Comparing Ceph and GlusterFS

Shared storage systems GlusterFS and Ceph compared

Introducing Ceph Components

Ceph essentially consists of the actual object store, which may be familiar to some readers under its old name RADOS (Redundant Autonomic Distributed Object Store), and several interfaces for users. The object store again consists of two core components. The first component is the Object Storage Device, or OSD, wherein each individual disk belongs to a Ceph cluster. OSDs are the data silos in Ceph that finally store the binary objects. Users communicate directly with OSDs to upload data to the cluster. OSDs in the background also deal independently with issues such as replication.

The second component is the monitoring server (MON), which exists so that clients and OSDs alike always know which OSDs actually belong to the cluster at the moment: They maintain lists of all existing monitoring servers and OSDs and relay them on command to clients and OSDs. Moreover, MONs enforce a cluster-wide quorum: If a Ceph cluster breaks apart, only those cluster partitions can remain active that have the majority of MON servers backing them; otherwise, this could lead to a split-brain situation.

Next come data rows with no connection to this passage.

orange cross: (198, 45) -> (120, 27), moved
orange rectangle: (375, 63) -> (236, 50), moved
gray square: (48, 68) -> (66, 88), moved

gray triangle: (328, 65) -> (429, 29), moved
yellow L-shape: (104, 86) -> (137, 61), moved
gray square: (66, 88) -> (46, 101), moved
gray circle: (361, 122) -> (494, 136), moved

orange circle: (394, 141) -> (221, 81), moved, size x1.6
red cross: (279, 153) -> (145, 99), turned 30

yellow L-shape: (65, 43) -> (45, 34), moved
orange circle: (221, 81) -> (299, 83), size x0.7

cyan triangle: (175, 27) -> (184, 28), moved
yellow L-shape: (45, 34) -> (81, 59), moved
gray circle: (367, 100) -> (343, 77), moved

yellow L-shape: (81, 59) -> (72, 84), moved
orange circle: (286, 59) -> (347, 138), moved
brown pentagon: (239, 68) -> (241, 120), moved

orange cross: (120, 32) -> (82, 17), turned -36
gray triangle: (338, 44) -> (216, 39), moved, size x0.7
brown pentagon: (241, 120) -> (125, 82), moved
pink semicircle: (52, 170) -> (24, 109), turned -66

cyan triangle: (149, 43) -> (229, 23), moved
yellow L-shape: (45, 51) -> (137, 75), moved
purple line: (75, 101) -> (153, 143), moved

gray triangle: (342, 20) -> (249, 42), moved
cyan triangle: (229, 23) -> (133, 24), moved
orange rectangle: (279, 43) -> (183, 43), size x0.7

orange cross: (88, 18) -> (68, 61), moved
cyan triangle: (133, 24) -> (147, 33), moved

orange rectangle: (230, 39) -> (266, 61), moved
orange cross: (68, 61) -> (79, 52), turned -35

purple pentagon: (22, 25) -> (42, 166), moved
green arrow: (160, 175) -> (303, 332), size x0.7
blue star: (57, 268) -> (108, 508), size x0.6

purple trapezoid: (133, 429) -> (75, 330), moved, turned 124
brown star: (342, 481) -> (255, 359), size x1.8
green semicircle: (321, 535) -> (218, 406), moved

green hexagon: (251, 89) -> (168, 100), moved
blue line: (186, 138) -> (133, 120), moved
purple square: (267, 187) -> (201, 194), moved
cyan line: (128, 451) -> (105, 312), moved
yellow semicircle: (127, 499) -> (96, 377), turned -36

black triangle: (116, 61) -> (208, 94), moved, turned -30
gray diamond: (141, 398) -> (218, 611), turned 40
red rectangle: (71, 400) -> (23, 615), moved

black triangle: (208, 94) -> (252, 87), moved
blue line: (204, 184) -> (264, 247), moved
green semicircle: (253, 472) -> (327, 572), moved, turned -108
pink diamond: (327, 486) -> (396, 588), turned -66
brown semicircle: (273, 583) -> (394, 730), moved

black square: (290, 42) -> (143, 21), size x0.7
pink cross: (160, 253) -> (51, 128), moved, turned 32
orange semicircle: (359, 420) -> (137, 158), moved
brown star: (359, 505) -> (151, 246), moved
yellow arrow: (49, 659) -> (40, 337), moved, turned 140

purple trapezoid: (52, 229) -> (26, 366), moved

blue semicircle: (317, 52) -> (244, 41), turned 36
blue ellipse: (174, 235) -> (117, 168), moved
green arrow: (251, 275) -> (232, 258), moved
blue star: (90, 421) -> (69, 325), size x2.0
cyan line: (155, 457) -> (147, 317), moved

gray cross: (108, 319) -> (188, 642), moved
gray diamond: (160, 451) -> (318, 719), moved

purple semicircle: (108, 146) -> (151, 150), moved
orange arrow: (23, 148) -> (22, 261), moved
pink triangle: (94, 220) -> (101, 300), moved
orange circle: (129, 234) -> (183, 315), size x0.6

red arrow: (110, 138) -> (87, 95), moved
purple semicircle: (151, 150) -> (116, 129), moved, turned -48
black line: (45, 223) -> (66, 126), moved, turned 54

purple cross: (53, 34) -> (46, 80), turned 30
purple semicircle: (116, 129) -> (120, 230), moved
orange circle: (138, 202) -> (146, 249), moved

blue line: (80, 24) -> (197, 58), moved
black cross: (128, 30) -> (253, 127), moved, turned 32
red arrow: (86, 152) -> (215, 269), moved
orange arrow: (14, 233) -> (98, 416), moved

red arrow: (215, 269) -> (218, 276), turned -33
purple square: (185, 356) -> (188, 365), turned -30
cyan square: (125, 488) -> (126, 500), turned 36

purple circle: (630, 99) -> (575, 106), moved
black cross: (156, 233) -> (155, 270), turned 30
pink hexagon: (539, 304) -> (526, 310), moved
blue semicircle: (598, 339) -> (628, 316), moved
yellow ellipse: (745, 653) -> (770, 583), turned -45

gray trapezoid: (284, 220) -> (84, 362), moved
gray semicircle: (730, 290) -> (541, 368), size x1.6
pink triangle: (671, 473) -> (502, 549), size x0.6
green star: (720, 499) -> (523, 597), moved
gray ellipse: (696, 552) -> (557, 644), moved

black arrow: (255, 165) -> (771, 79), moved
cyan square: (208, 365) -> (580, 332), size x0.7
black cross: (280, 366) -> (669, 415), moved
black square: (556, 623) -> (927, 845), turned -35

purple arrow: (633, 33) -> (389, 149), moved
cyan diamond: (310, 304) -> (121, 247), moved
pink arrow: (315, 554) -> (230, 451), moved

What is decisive for the understanding of Ceph's functionality is that none of the aforementioned components are central; all components in Ceph must work locally. No single OSDs are assigned a specific priority, and the MONs also have equal rights among themselves. It is possible to expand the cluster to add more OSDs or MONs without considering the number of existing computers or the layout of the OSDs. Whether the work in Ceph is handled by three servers with 12 hard drives or 10 servers with completely different disks of different sizes is not important for the functions the cluster provides. Because of the unified storage principle proclaimed by InkTank, storage system users always see the same interface regardless of what the object store is doing in the background.

Three interfaces in Ceph are important: CephFS is a Linux filesystem driver that lets you access Ceph storage like a normal filesystem. The RBD (RADOS Block Device) provides access to RADOS via a compatibility interface for blocks, and the RADOS Gateway offers RESTful storage in Ceph, which is accessible via the Amazon S3 client or OpenStack Swift client. Together, the Ceph components form a complete storage system that, in theory, is quite impressive – but is this the case in reality?

The Opponent: GlusterFS

GlusterFS has a turbulent history. The original ideas were simple management and administration as well as independence from classical manufacturers. The focus, however, has since expanded considerably – but more on that later. GlusterFS's first steps made the software a replacement for NAS systems (Network Attached Storage). GlusterFS abstracts from conventional data carriers by creating an additional layer between the storage and the user. In the background, the software uses traditional block-based filesystems to store the data. Files are the smallest administrative unit in GlusterFS. A one-to-one equivalence exists between the data stored by the user and the data that arrives on the back end.

GlusterFS Components

Bricks form the foundation of the storage solution. Basically, these are Linux computers with free disk space. The space can be made up of partitions but is ideally complete hard drives or even RAID arrays. The number of data storage devices available per brick or the number many servers involved plays only a minor role. These bricks stick together in a trust relationship. GlusterFS groups these local directories to form a common namespace, which is still a rather coarse construction and only partially usable.

Here is where GlusterFS's second important component comes into play: the translators. These are small modules that provide the space to be shared with a particular property, for example, POSIX compatibility or distribution of data in the background. The user rarely has anything directly to do with the translators. The properties of the GlusterFS storage can be specified in the Admin Shell. In the background, the software brings the corresponding translators together. The result is a GlusterFS volume (Figure 1). One of GlusterFS's special features is its metadata management. Unlike with other shared storage solutions, there are no dedicated servers or entities. The user can choose from various interfaces for storing their data on GlusterFS.

Figure 1: Simplified GlusterFS architecture.